Other findings from the May 2015 Survey include:
- Median one-year ahead inflation expectations increased to 3 percent from 2.7 percent in April. Median three-year ahead expectations remained stable at 3 percent, while inflation uncertainty declined slightly at the three-year ahead horizon.
- The median expected home price change has remained essentially flat at 3.3 percent. The expected home price change has been gradually declining from 4 percent from a year ago. At the regional level, expected home price appreciation has risen somewhat in the West and Midwest, and declined in the South and Northeast.
- Gas inflation expectations have continued to rebound to 5.8 percent from the significant decline observed in Fall 2014. Expectations for changes in medical care costs and the cost of college education have declined significantly to 7.6 percent and 6.7 percent respectively. These are the lowest points in both cases since the survey began in June 2013.
- Median one-year ahead earnings growth expectations declined to 2.3 percent from 2.45 percent in April and 2.6 percent in March. This decline was driven by younger workers and respondents with incomes above $100,000.
- Job separation expectations decreased slightly: the mean perceived probability of losing one’s job has been declining since September 2014 and reached a new low in May at 13.8 percent. However, the mean perceived probability of leaving one’s job voluntarily (typically an indicator of prospective wage growth) has also declined slightly to 20.3 percent from 20.7 percent in April.
- The mean perceived job finding probability (in the next three months, conditional on losing one’s job today) remained essentially unchanged at 54.2 percent, towards the high end of the range observed since the inception of the survey. The gap in perceived job finding probability widened across age groups, with the mean probability improving to 64.7 percent for workers under 40 but declining to 30.8 percent for workers 60 years and older.
- The median one-year ahead household income growth expectation increased slightly to 2.9 percent, matching the series’ high attained in March. Income growth expectations improved particularly for respondents 40 to 60 years old, and for lower-income households.

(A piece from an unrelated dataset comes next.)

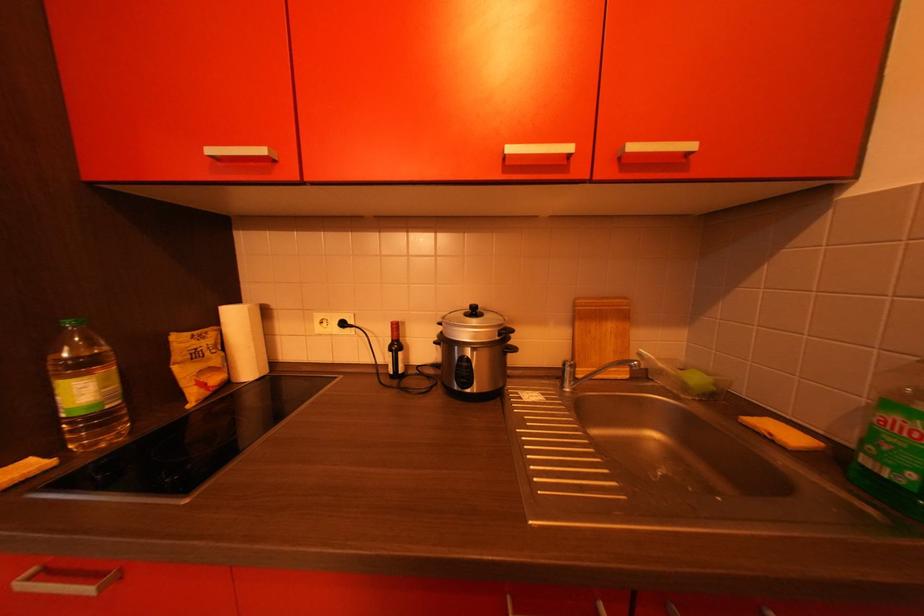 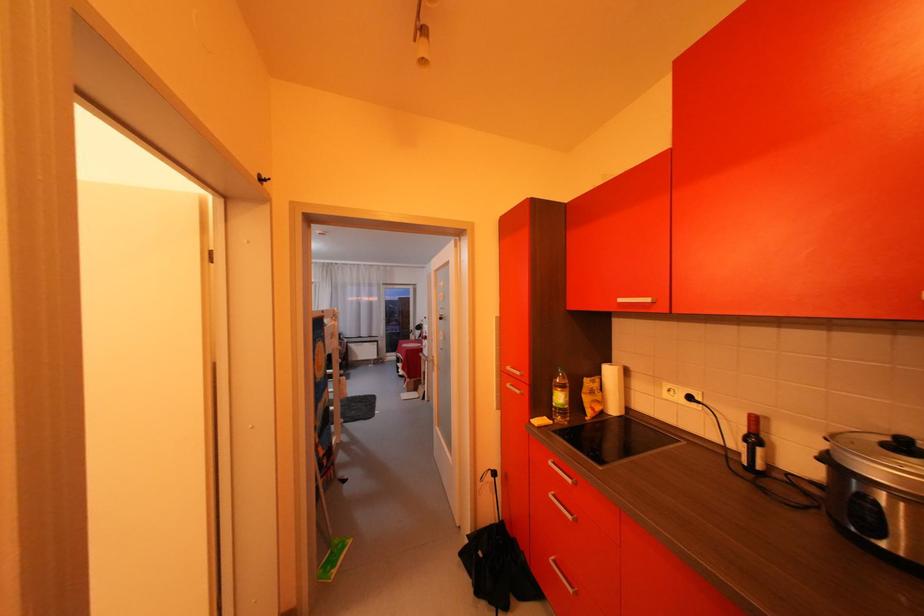 In the second image, find the point that corresponds to (x=43, y=460) in the first image.

(556, 419)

- Median one-year ahead household spending expectations increased to 4.0 percent from 3.8 percent in April, but remained at the low end of the (3.8 percent - 5.0 percent) range observed since the beginning of the survey. The 25th percentile of expected spending growth declined to 0.7 percent, a new series low. Spending growth expectations improved for younger, lower-income and lower-education respondents and worsened for college educated and high-income respondents.
- The perceived change in credit availability compared to a year ago improved slightly from April, while the expected change in credit availability one year from now remained essentially unchanged. The average probability of missing a minimum debt payment over the next three months decreased by 0.6 percentage points to 11.4 percent, maintaining its overall declining trend and reaching a new series low.